In Crawford v. Washington, supra, 541 U.S. 36, 124 S.Ct. 1354, 1369, 1374, 158 L.Ed.2d 177, the prosecution introduced a tape of a police interview with a witness who did not testify at trial.   The United States Supreme Court reversed the judgment.   It held that such out-of court “testimonial” hearsay is barred by the Confrontation Clause unless the witnesses are unavailable and the defendant had the opportunity to cross-examine them.   It said, “[w]e leave for another day any effort to spell out a comprehensive definition of ‘testimonial.’ ”  (Id., at p. 1374.)   But “[w]hatever else the term covers, it applies at a minimum to prior testimony at a preliminary hearing, before a grand jury, or at a former trial;  and to police interrogations.”   (Ibid.)

 Here the prosecution did not show that Dawon and Wayola were unavailable and Lee, like Crawford, had not cross-examined them.   The police interviews elicited testimonial hearsay.  “An accuser who makes a formal statement to government officers bears testimony in a sense that a person who makes a casual remark to an acquaintance does not.”  (Crawford v.
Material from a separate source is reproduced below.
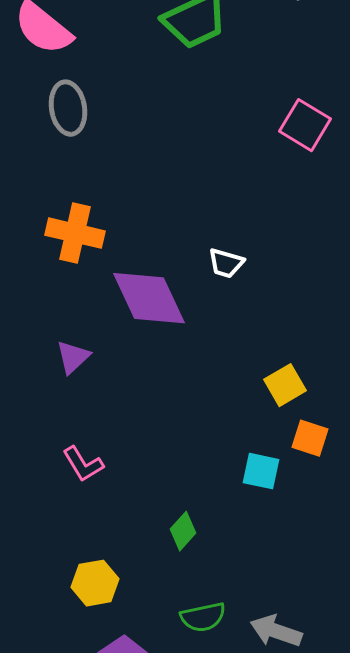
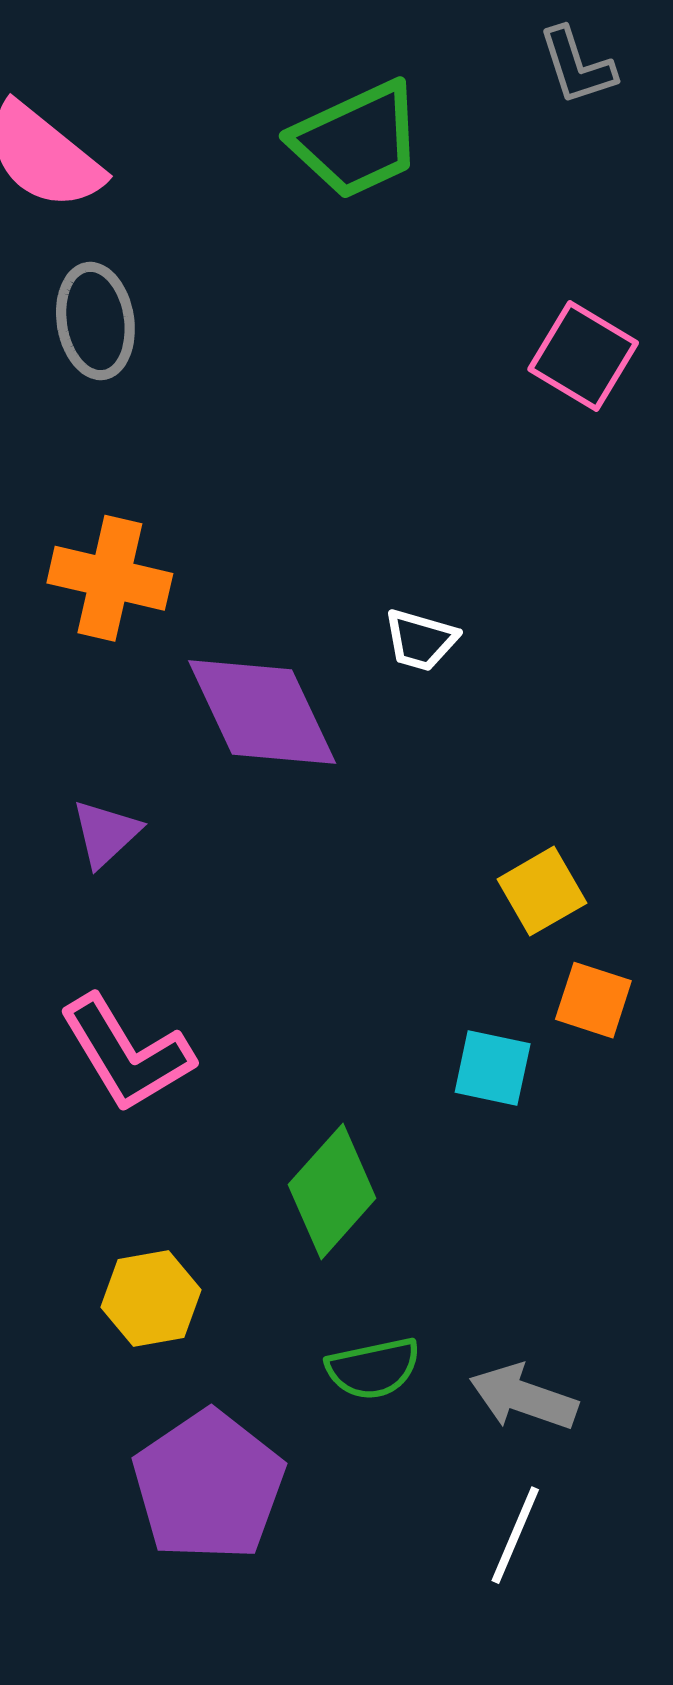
pink L-shape: (83, 464) -> (126, 1054), size x1.6
green diamond: (183, 531) -> (332, 1191), size x1.6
Washington, supra, 124 S.Ct. at p. 1364.)  “Statements taken by police officers in the course of interrogations are also testimonial․” (Ibid.) “The statements are not sworn testimony, but the absence of oath [is] not dispositive.”  (Ibid.)

The Attorney General notes that one state court recently held that a crime victim's statements made shortly after she was rescued by police are not “testimonial” hearsay under Crawford.  (State v. Forrest (N.C.2004) 596 S.E.2d 22, 27.)   Another ruled that a crime victim's 911 call is not testimonial.  (People v. Moscat (2004) 3 Misc.3d 739, 777 N.Y.S.2d 875.)

Forrest and Moscat exclude categories of statements from the definition of testimonial hearsay and the scope of the Confrontation Clause.   But Crawford did not go that far.   It said, “[t]he text of the Sixth Amendment does not suggest any open-ended exceptions from the confrontation requirement to be developed by the courts.”  (Crawford v. Washington, supra, 124 S.Ct. at p. 1365.)  Crawford sets forth a broad objective standard to determine if statements are testimonial.   A court must decide if they “․ were made under circumstances which would lead an objective witness reasonably to believe that the statement would be available for use at a later trial.”  (Id. at p. 1364.)   Some 911 calls fall within that definition.  (See, e.g., § 653x, subd. (a).)  But whether a particular 911 call falls outside of Crawford's definition of testimonial hearsay is not before us here.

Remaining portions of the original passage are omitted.